И может, в этот раз все и получилось бы, как Евка хотела (ей, помимо всего, моя «праведность» глаза колола!), да облом вышел. Сначала, как бухнула я водку в «шампань» и выхлестала до дна этот коктейль, у израильтян глаза на лоб, а меня ни в какую! Не берет и все тут. Только злость во мне набухать стала. А тут еще и Пинхас по Евкиной просьбе «шир русит» заказал. И поплыл как во сне над головами: «Танцевала в подворотне о-осень ва-а-а-альс-босто-о-о-он…»
И поплыли во мне воспоминания… как танцевали мы с Саней в первый раз вот под этот самый «вальс-бостон» давно-давно, в Новый год, на Ленкиной даче под Москвой. И какие у него были тогда странные, лилового цвета глаза, и как он улыбался, и… А тут Цахи этот, приспичило видно ему, схватил меня в охапку и на колени к себе. Я обалдела, рванулась, а он завопил вдруг на отвратительном русском: «Дье-вушка! Кошька! Ти хочешь деньги?»
Я замерла, смотрю вокруг, Евка моя ржет, угодливо так, Пинхас ее ухмыляется, остальные развалились на стульях и смотрят на нас с Евкой, как на вещи. И тут до меня через весь угар дошло! Ведь для них я – вещь. Как на прилавках «таханы мерказит». Там также навалены груды лифчиков, колгот, косметики, всякой жратвы, и все ходят, щупают, смотрят, выбирают. И меня, и Евку, и других наших девочек, вот так же и сейчас, вот в этих кабачках, верандочках, «малончиках», обнюхивают, осматривают, примеряют…
Я – вещь! Только живая. Из мяса. И в подтверждение я почувствовала, как его лапа лезет ко мне… И развернулась! Тыльной стороной ладони! Наотмашь! По его сальной морде!
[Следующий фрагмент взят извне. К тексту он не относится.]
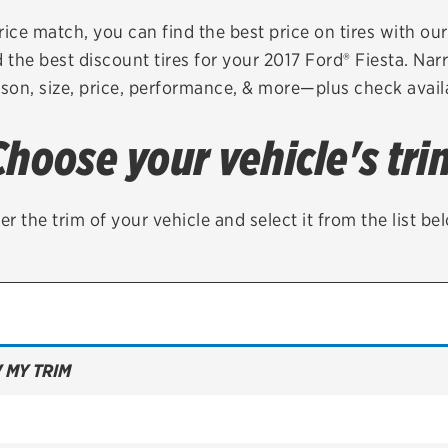
Brakes
Check rebate s
rice match, you can find the best price on tires with ou
 the best discount tires for your 2017 Ford® Fiesta. Nar
Batteries
Quick Lane Cre
son, size, price, performance, & more—plus check availa
Air conditioning system
Choose your vehicle's tri
Belts & hoses
VIEW ALL SERVICES
er the trim of your vehicle and select it from the list be
 MY TRIM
Тресь! И еще раз – тресь! Аж по залу гул пошел… И тишина, как в морге. Ну, после всего повскакали, сразу, со всех выходов – официанты, кто-то заквакал: «Миштара! Миштара!», Евка зарыдала, завопила что-то, кто-то меня за руку…
А я уже осатанела, в руках бутылка из-под «шампани», и ору им всем: «Кто первый сунется, убью!» По-русски орала, а ведь сразу поняли. И сразу все утихло. Цахи-муцахи куда-то исчез. Пинхас с официантами побазарили немного, посмеялись. Народ в зале успокоился. Музыка вновь заиграла. Пинхас в этом кабаке был свой человек и все быстро утряс. А после мне такси вызвал. И водителю объяснил, куда меня везти. И даже денег тому дал! Вот как.
И всю дорогу, пока ехала, ревмя ревела и вспоминала… Как вот сейчас вижу и вспоминаю. То, что запрещала себе с самого «Бен-Гуриона». Как прибегала после лекций в его холодный нетопленый дом. Как он кормил меня жареной картошкой и мы пили чай с вареньем. И какой у него был сказочный красавец-кот Тимофей с грустными человеческими глазами. И наши вечера при свечах. Я играла ему и Тимофею на гитаре и пела: «Идет бычок, качается, о чем ему мечтается, наверно позабыли мы слова-а…» И еще эту: «Ты – мое дыхание, утро мое раннее»… И, конечно, его любимую: «Мы связаны, Агнешка, с тобой одной судьбою…»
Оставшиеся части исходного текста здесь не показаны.